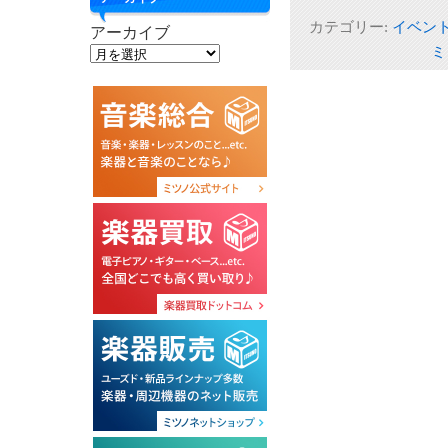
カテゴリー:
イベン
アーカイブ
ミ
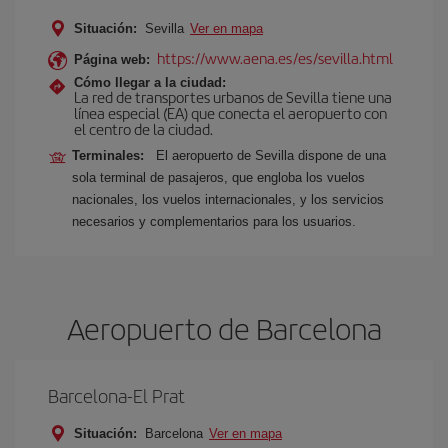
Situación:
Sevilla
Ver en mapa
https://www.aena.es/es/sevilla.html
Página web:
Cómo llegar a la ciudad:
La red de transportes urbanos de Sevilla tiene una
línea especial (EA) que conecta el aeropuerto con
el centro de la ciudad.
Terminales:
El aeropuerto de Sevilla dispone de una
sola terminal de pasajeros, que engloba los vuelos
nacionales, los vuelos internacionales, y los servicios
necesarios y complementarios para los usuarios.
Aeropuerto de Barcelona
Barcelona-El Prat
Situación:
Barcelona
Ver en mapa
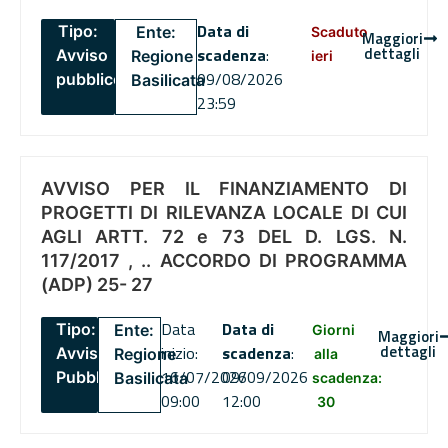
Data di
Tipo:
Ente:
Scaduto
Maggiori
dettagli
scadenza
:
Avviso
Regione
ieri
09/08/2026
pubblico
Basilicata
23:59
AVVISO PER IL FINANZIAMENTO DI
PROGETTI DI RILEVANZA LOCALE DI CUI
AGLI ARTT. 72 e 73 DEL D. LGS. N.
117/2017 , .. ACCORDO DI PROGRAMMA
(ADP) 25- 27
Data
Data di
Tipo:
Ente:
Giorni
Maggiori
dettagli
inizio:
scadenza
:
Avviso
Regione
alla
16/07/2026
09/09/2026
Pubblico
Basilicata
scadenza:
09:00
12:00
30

•••

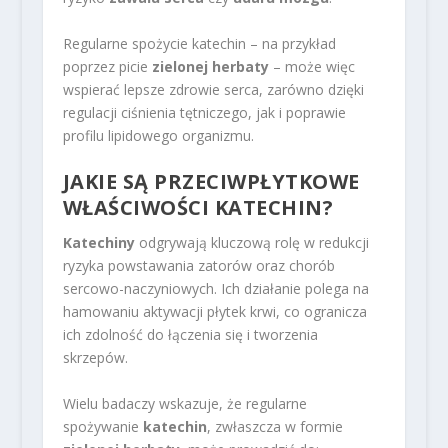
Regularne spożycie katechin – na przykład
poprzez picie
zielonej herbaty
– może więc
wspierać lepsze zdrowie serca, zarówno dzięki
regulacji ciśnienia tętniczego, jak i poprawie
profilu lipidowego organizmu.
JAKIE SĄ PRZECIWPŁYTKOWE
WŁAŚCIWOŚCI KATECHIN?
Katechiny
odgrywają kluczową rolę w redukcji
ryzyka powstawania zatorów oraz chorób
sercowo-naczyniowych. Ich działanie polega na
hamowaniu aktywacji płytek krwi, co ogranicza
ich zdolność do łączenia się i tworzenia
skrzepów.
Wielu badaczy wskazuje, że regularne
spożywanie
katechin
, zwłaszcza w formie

•••

● **The task**:
Set down precisely the lines above between the line holding "wspierać lepsze zdrowie serca, zarówno dzięki" and the line holding "zwłaszcza w formie", inclusive, and nothing beyond them.

● **Solution for this problem**:
wspierać lepsze zdrowie serca, zarówno dzięki
regulacji ciśnienia tętniczego, jak i poprawie
profilu lipidowego organizmu.
JAKIE SĄ PRZECIWPŁYTKOWE
WŁAŚCIWOŚCI KATECHIN?
Katechiny
odgrywają kluczową rolę w redukcji
ryzyka powstawania zatorów oraz chorób
sercowo-naczyniowych. Ich działanie polega na
hamowaniu aktywacji płytek krwi, co ogranicza
ich zdolność do łączenia się i tworzenia
skrzepów.
Wielu badaczy wskazuje, że regularne
spożywanie
katechin
, zwłaszcza w formie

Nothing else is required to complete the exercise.